La lengua frigia constituye un capítulo distinto en la historia de la familia indoeuropea. Se hablaba en el centro-oeste de Anatolia, una región que ahora forma parte de la actual Turquía. Durante décadas, los estudiosos han estudiado su evidencia textual para comprender cómo encaja en el mapa lingüístico más amplio del mundo antiguo.
Las dos oleadas de escritura frigia
Los historiadores dividen los textos frigios supervivientes en dos grupos claros según su antigüedad y contenido. El primer grupo consta de inscripciones frigias antiguas. Estos datan del siglo VIII a.C. al siglo III a.C. Están escritos en un alfabeto único. Esta escritura está relacionada con el alfabeto griego pero tiene sus propios caracteres distintos.
La mayoría de estos textos más antiguos son de naturaleza religiosa o de culto. Revelan cómo la gente adoraba y organizaba sus rituales. Los arqueólogos han encontrado la mayoría de estos fragmentos en los principales centros frigios. Gordion sirve como ejemplo principal. La ciudad de Midas es otro sitio clave. El alcance de estas inscripciones, sin embargo, se extiende más allá de la región central. Algunos han sido descubiertos tan al este como Hattusa, la antigua capital hitita cerca de Boğazkale. Otros aparecen cerca de la frontera sur de Licia.
Curvas, maldiciones y el cambio griego
El segundo grupo de evidencia viene más tarde. Estos textos neofrigios aparecen entre los siglos I y II d.C. El cambio aquí es significativo. Los escritores dejaron de utilizar el alfabeto frigio tradicional. En cambio, adoptaron el alfabeto griego.
El contenido también cambió drásticamente. A diferencia de los textos religiosos anteriores, estos son casi en su totalidad fórmulas de maldición. Estaban adheridos a inscripciones de tumbas. La gente creía que estas amenazas escritas protegían a los muertos o castigaban a quienes perturbaban la tumba.
Por qué frigio es una anomalía
El estatus del frigio en los estudios lingüísticos es inusual. Es una lengua indoeuropea que se encuentra en Anatolia. Sin embargo, no comparte las características definitorias de otras lenguas de Anatolia. Grupos como los hititas y los luvitas pertenecen a una rama específica del indoeuropeo que evolucionó localmente. El frigio no encaja en este molde.
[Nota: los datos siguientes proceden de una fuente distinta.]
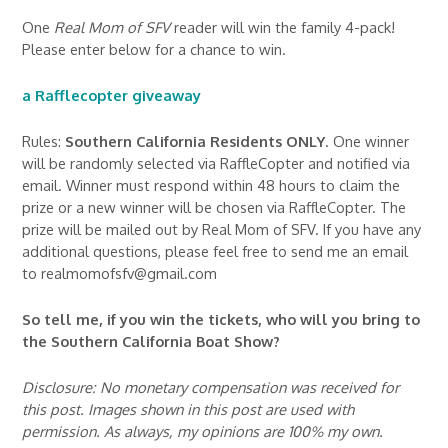
One
Real Mom of SFV
reader will win the family 4-pack!
Please enter below for a chance to win.
a Rafflecopter giveaway
Rules:
Southern California Residents ONLY
. One winner
will be randomly selected via RaffleCopter and notified via
email. Winner must respond within 48 hours to claim the
prize or a new winner will be chosen via RaffleCopter. The
prize will be mailed out by Real Mom of SFV. If you have any
additional questions, please feel free to send me an email
to realmomofsfv@gmail.com
So tell me, if you win the tickets, who will you bring to
the Southern California Boat Show?
Disclosure: No monetary compensation was received for
this post. Images shown in this post are used with
permission. As always, my opinions are 100% my own.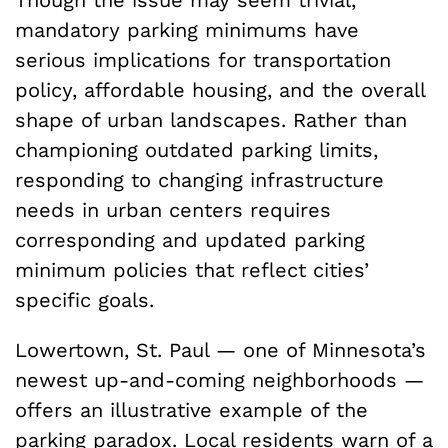
mandatory parking minimums have
serious implications for transportation
policy, affordable housing, and the overall
shape of urban landscapes. Rather than
championing outdated parking limits,
responding to changing infrastructure
needs in urban centers requires
corresponding and updated parking
minimum policies that reflect cities’
specific goals.
Lowertown, St. Paul — one of Minnesota’s
newest up-and-coming neighborhoods —
offers an illustrative example of the
parking paradox. Local residents warn of a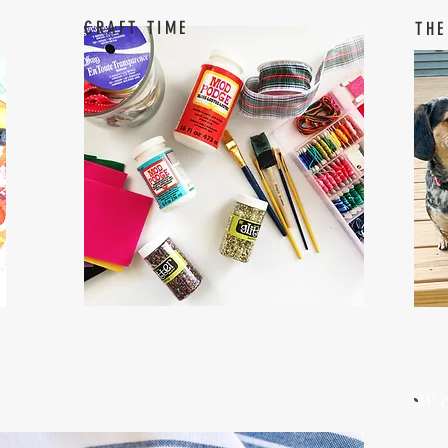
CRAFT TIME
THE
W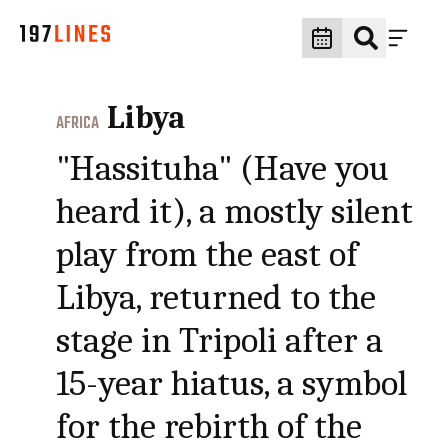
Libya
AFRICA
"Hassituha" (Have you
heard it), a mostly silent
play from the east of
Libya, returned to the
stage in Tripoli after a
15-year hiatus, a symbol
for the rebirth of the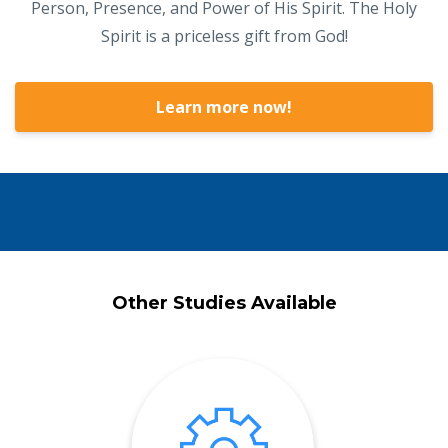
Person, Presence, and Power of His Spirit. The Holy
Spirit is a priceless gift from God!
Learn more now!
Other Studies Available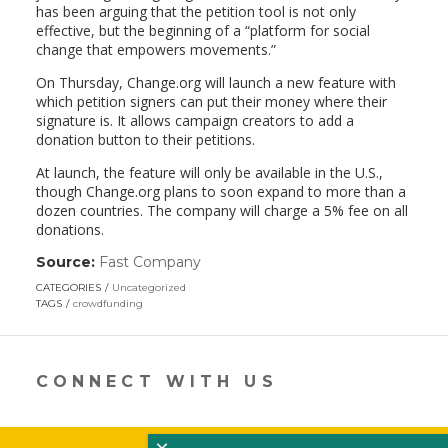
has been arguing that the petition tool is not only
effective, but the beginning of a “platform for social
change that empowers movements.”
On Thursday, Change.org will launch a new feature with
which petition signers can put their money where their
signature is. It allows campaign creators to add a
donation button to their petitions.
At launch, the feature will only be available in the U.S.,
though Change.org plans to soon expand to more than a
dozen countries. The company will charge a 5% fee on all
donations.
Source:
Fast Company
(link
opens
CATEGORIES
Uncategorized
in
TAGS
crowdfunding
a
new
window)
CONNECT WITH US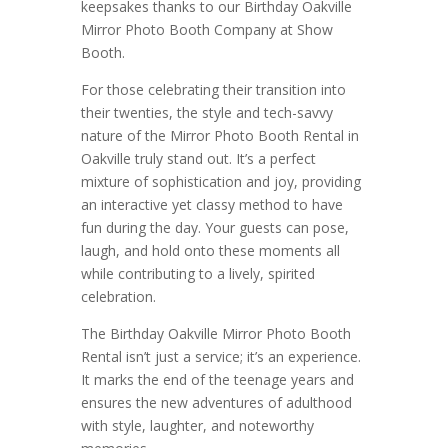
keepsakes thanks to our Birthday Oakville
Mirror Photo Booth Company at Show
Booth.
For those celebrating their transition into
their twenties, the style and tech-savvy
nature of the Mirror Photo Booth Rental in
Oakville truly stand out. It’s a perfect
mixture of sophistication and joy, providing
an interactive yet classy method to have
fun during the day. Your guests can pose,
laugh, and hold onto these moments all
while contributing to a lively, spirited
celebration.
The Birthday Oakville Mirror Photo Booth
Rental isn’t just a service; it’s an experience.
It marks the end of the teenage years and
ensures the new adventures of adulthood
with style, laughter, and noteworthy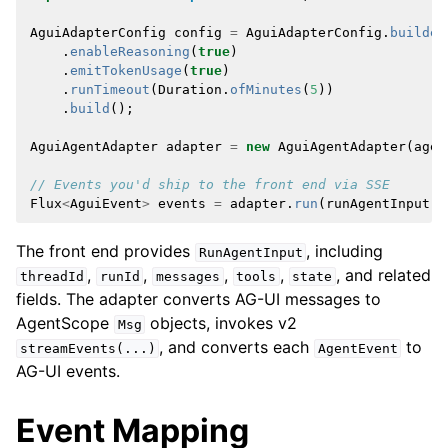
AguiAdapterConfig
config
=
AguiAdapterConfig
.
builder
.
enableReasoning
(
true
)
.
emitTokenUsage
(
true
)
.
runTimeout
(
Duration
.
ofMinutes
(
5
))
.
build
();
AguiAgentAdapter
adapter
=
new
AguiAgentAdapter
(
agen
// Events you'd ship to the front end via SSE
Flux
<
AguiEvent
>
events
=
adapter
.
run
(
runAgentInput
);
The front end provides
, including
RunAgentInput
,
,
,
,
, and related
threadId
runId
messages
tools
state
fields. The adapter converts AG-UI messages to
AgentScope
objects, invokes v2
Msg
, and converts each
to
streamEvents(...)
AgentEvent
AG-UI events.
Event Mapping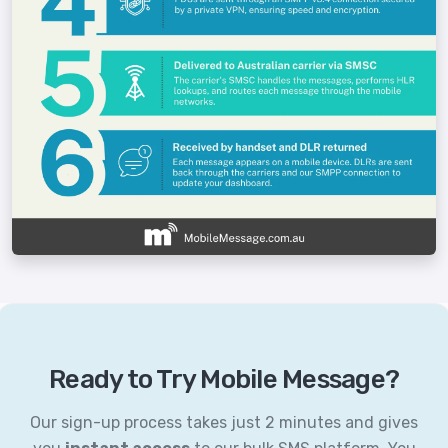
Ready to Try Mobile Message?
Our sign-up process takes just 2 minutes and gives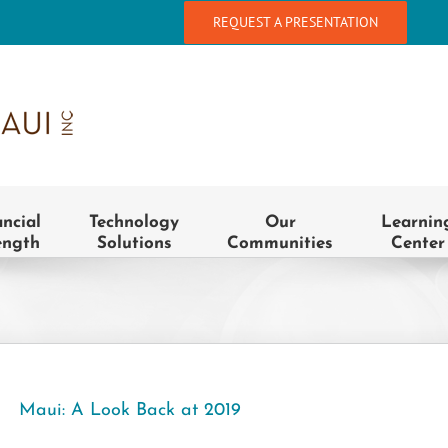
REQUEST A PRESENTATION
ancial
Technology
Our
Learnin
ength
Solutions
Communities
Center
Maui: A Look Back at 2019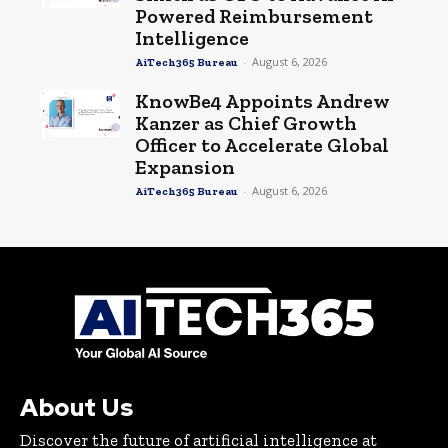
Powered Reimbursement
Intelligence
-
August 6, 2026
AiTech365 Bureau
KnowBe4 Appoints Andrew
Kanzer as Chief Growth
Officer to Accelerate Global
Expansion
-
August 6, 2026
AiTech365 Bureau
About Us
Discover the future of artificial intelligence at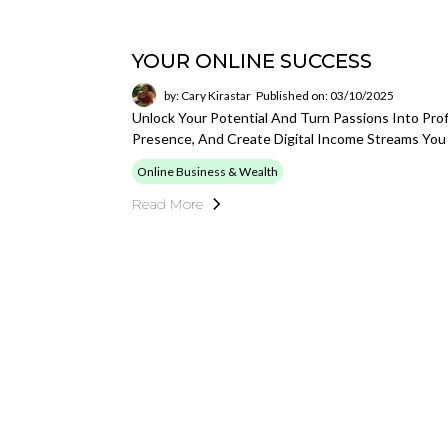
YOUR ONLINE SUCCESS
by: Cary Kirastar
Published on: 03/10/2025
Unlock Your Potential And Turn Passions Into Prof
Presence, And Create Digital Income Streams You
Online Business & Wealth
Read More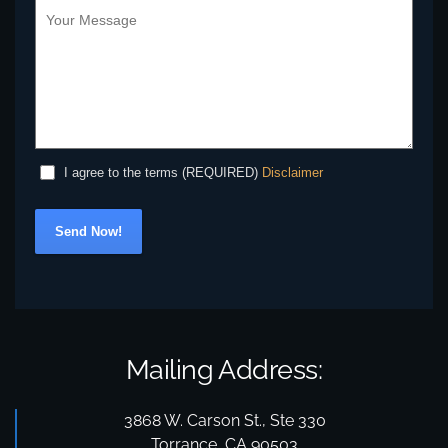
Disclaimer
I agree to the terms (REQUIRED)
Send Now!
Mailing Address:
3868 W. Carson St., Ste 330
Torrance, CA 90503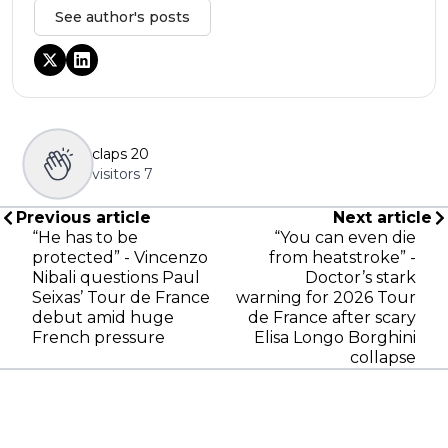
See author's posts
claps
20
visitors
7
Previous article
Next article
“He has to be
“You can even die
protected” - Vincenzo
from heatstroke” -
Nibali questions Paul
Doctor’s stark
Seixas’ Tour de France
warning for 2026 Tour
debut amid huge
de France after scary
French pressure
Elisa Longo Borghini
collapse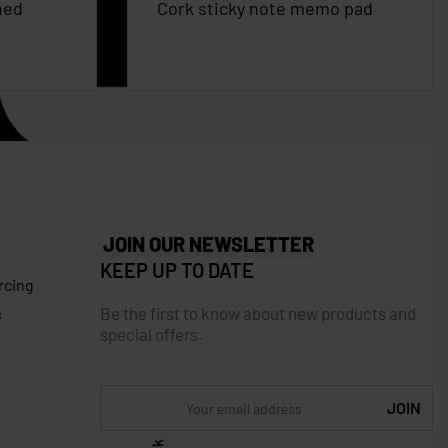
ned
Cork sticky note memo pad
JOIN OUR NEWSLETTER
KEEP UP TO DATE
rcing
Be the first to know about new products and
s
special offers.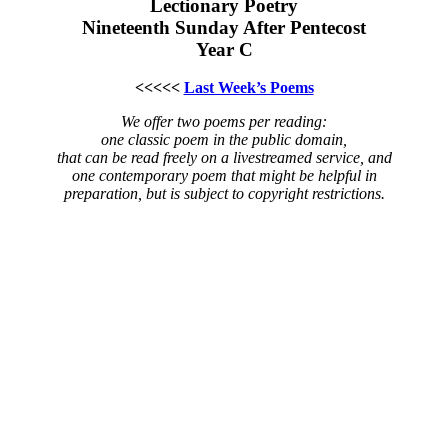
Lectionary Poetry
Nineteenth Sunday After Pentecost
Year C
<<<<<
Last Week’s Poems
We offer two poems per reading:
one classic poem in the public domain,
that can be read freely on a livestreamed service, and
one contemporary poem that might be helpful in
preparation, but is subject to copyright restrictions.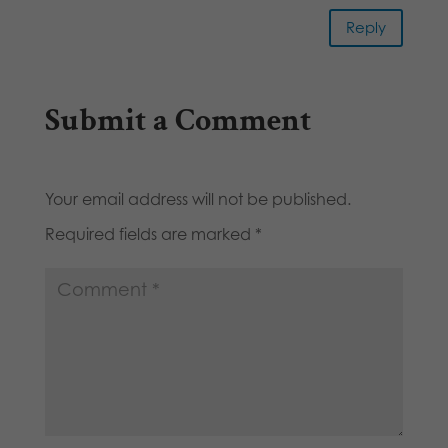
Reply
Submit a Comment
Your email address will not be published.
Required fields are marked
*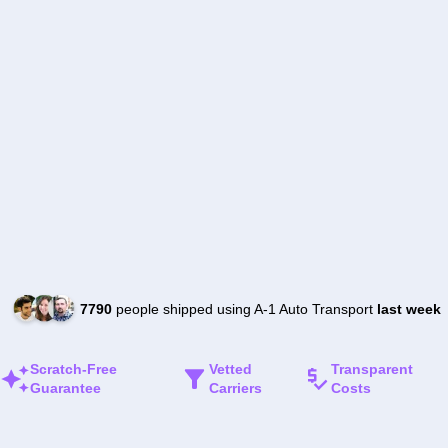
7790
people shipped using A-1 Auto Transport
last week
Scratch-Free
Vetted
Transparent
Guarantee
Carriers
Costs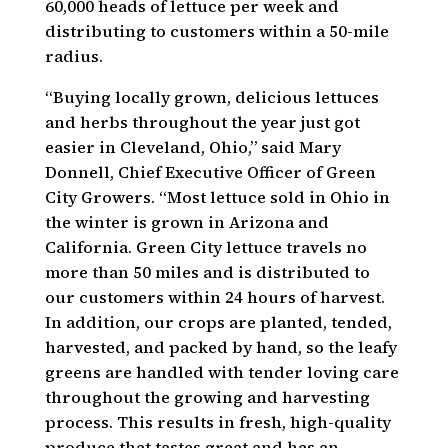
60,000 heads of lettuce per week and
distributing to customers within a 50-mile
radius.
“Buying locally grown, delicious lettuces
and herbs throughout the year just got
easier in Cleveland, Ohio,” said Mary
Donnell, Chief Executive Officer of Green
City Growers. “Most lettuce sold in Ohio in
the winter is grown in Arizona and
California. Green City lettuce travels no
more than 50 miles and is distributed to
our customers within 24 hours of harvest.
In addition, our crops are planted, tended,
harvested, and packed by hand, so the leafy
greens are handled with tender loving care
throughout the growing and harvesting
process. This results in fresh, high-quality
produce that tastes great and has an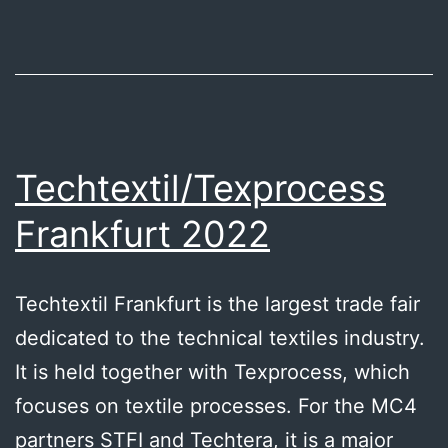
textile
industry
network
Techtextil/Texprocess
Frankfurt 2022
Techtextil Frankfurt is the largest trade fair
dedicated to the technical textiles industry.
It is held together with Texprocess, which
focuses on textile processes. For the MC4
partners STFI and Techtera, it is a major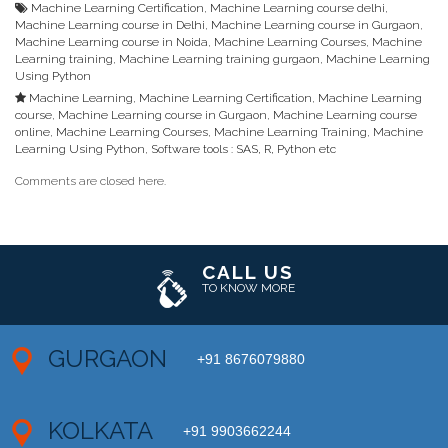
Machine Learning Certification
,
Machine Learning course delhi
,
Machine Learning course in Delhi
,
Machine Learning course in Gurgaon
,
Machine Learning course in Noida
,
Machine Learning Courses
,
Machine
Learning training
,
Machine Learning training gurgaon
,
Machine Learning
Using Python
Machine Learning
,
Machine Learning Certification
,
Machine Learning
course
,
Machine Learning course in Gurgaon
,
Machine Learning course
online
,
Machine Learning Courses
,
Machine Learning Training
,
Machine
Learning Using Python
,
Software tools : SAS, R, Python etc
Comments are closed here.
CALL US
TO KNOW MORE
GURGAON
+91 8676079880
KOLKATA
+91 9903662244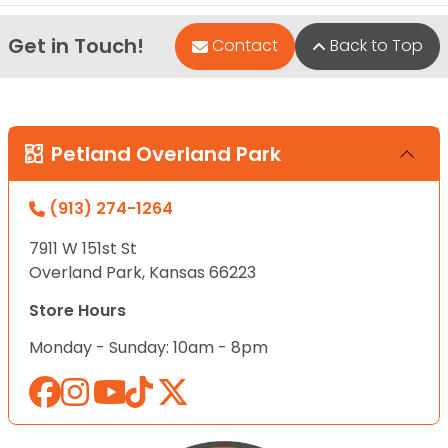
Get in Touch!
Contact
Back to Top
Petland Overland Park
(913) 274-1264
7911 W 151st St
Overland Park, Kansas 66223
Store Hours
Monday - Sunday: 10am - 8pm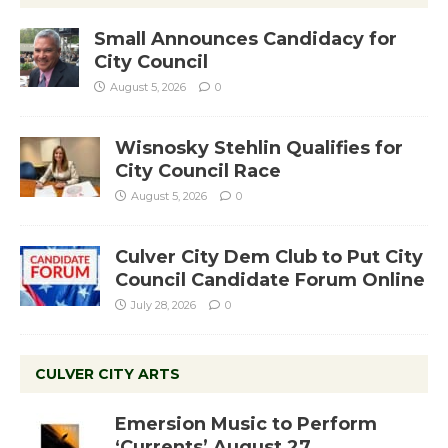
Small Announces Candidacy for
City Council
August 5, 2026
0
Wisnosky Stehlin Qualifies for
City Council Race
August 5, 2026
0
Culver City Dem Club to Put City
Council Candidate Forum Online
July 28, 2026
0
CULVER CITY ARTS
Emersion Music to Perform
‘Currents’ August 27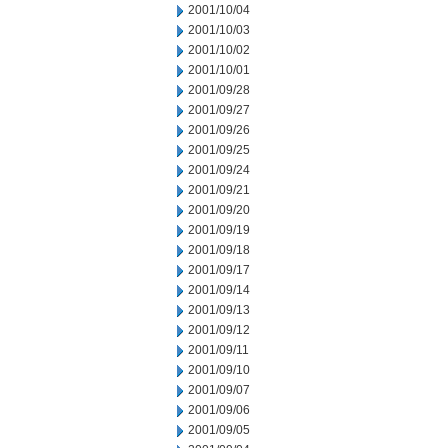
2001/10/04
2001/10/03
2001/10/02
2001/10/01
2001/09/28
2001/09/27
2001/09/26
2001/09/25
2001/09/24
2001/09/21
2001/09/20
2001/09/19
2001/09/18
2001/09/17
2001/09/14
2001/09/13
2001/09/12
2001/09/11
2001/09/10
2001/09/07
2001/09/06
2001/09/05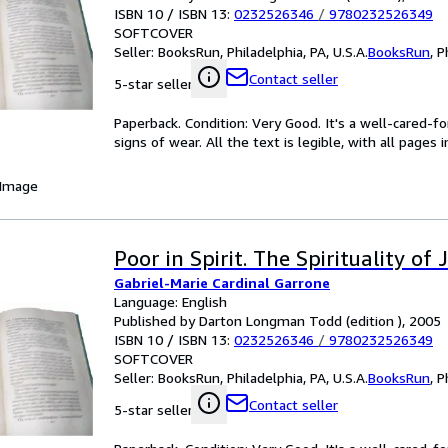
ISBN 10 / ISBN 13:
0232526346
/
9780232526349
SOFTCOVER
Seller:
BooksRun, Philadelphia, PA, U.S.A.
BooksRun
,
P
Contact seller
5-star seller
Paperback. Condition: Very Good. It's a well-cared-
signs of wear. All the text is legible, with all pages
 Image
Poor in Spirit. The Spirituality o
Gabriel-Marie Cardinal Garrone
Language: English
Published by Darton Longman Todd (edition ), 2005
ISBN 10 / ISBN 13:
0232526346
/
9780232526349
SOFTCOVER
Seller:
BooksRun, Philadelphia, PA, U.S.A.
BooksRun
,
P
Contact seller
5-star seller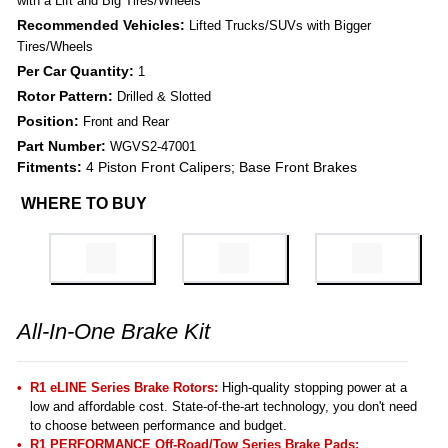
with a Lift and Big Tires/Wheels
Recommended Vehicles:
Lifted Trucks/SUVs with Bigger
Tires/Wheels
Per Car Quantity:
1
Rotor Pattern:
Drilled & Slotted
Position:
Front and Rear
Part Number:
WGVS2-47001
Fitments:
4 Piston Front Calipers; Base Front Brakes
WHERE TO BUY
All-In-One Brake Kit
R1 eLINE Series Brake Rotors:
High-quality stopping power at a
low and affordable cost. State-of-the-art technology, you don't need
to choose between performance and budget.
R1 PERFORMANCE Off-Road/Tow Series Brake Pads
: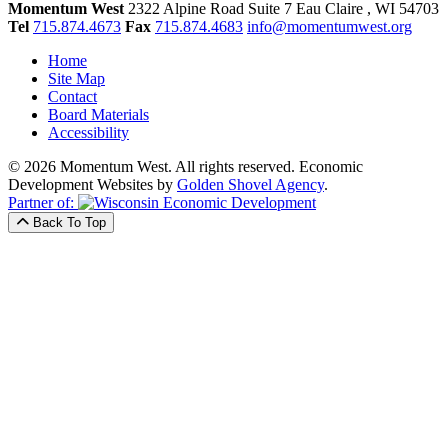
Momentum West
2322 Alpine Road Suite 7
Eau Claire
, WI
54703
Tel
715.874.4673
Fax
715.874.4683
info@momentumwest.org
Home
Site Map
Contact
Board Materials
Accessibility
© 2026 Momentum West. All rights reserved.
Economic
Development Websites by
Golden Shovel Agency
.
Partner of:
Back To Top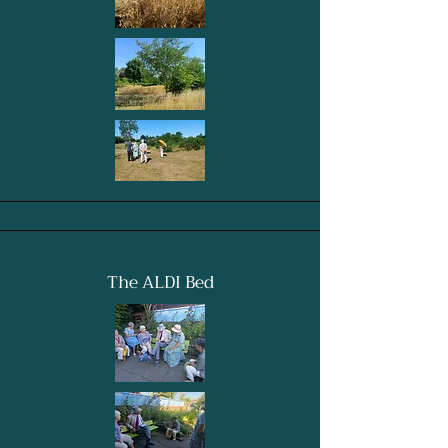
The ALDI Bed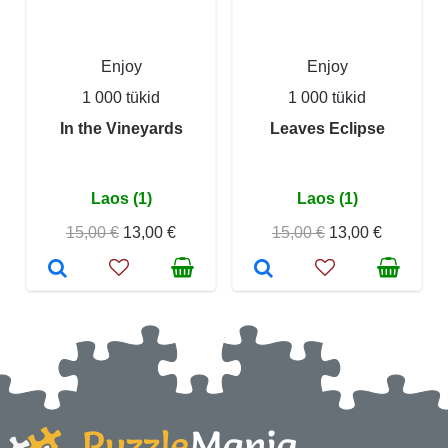
Enjoy
Enjoy
1 000 tükid
1 000 tükid
In the Vineyards
Leaves Eclipse
Laos (1)
Laos (1)
15,00 €
13,00 €
15,00 €
13,00 €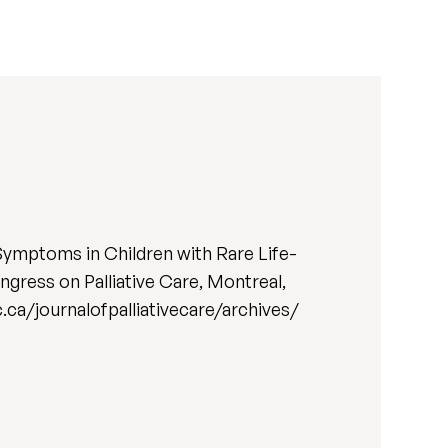
Symptoms in Children with Rare Life-
gress on Palliative Care, Montreal,
qc.ca/journalofpalliativecare/archives/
Esta ausencia sugiere un movimiento de población posterior. Las personas que hablaban frigio probablemente llegaron a la región después de que las lenguas establecidas de Anatolia ya estuvieran presentes. Su llegada dejó una huella duradera en la cultura local pero no se fusionó con las tradiciones lingüísticas más antiguas.
Conexión con el griego
A pesar de sus diferentes orígenes, el frigio comparte características notables con el griego. Un ejemplo clave es el “aumento”. Este es un prefijo verbal, típicamente e-, usado para marcar el tiempo pasado. La presencia de esta característica ha dado lugar a debates sobre la posición dialectal del frigio dentro de la familia indoeuropea.
¿De dónde vinieron estos oradores? ¿Cómo persistió su lengua en una región dominada por otras lenguas? Las respuestas siguen siendo difíciles de alcanzar. Los fragmentos encontrados en Gordion y Midas City ofrecen pistas. No son frases completas. No son narrativas. Son susurros de una época en la que una lengua diferente resonaba en Anatolia.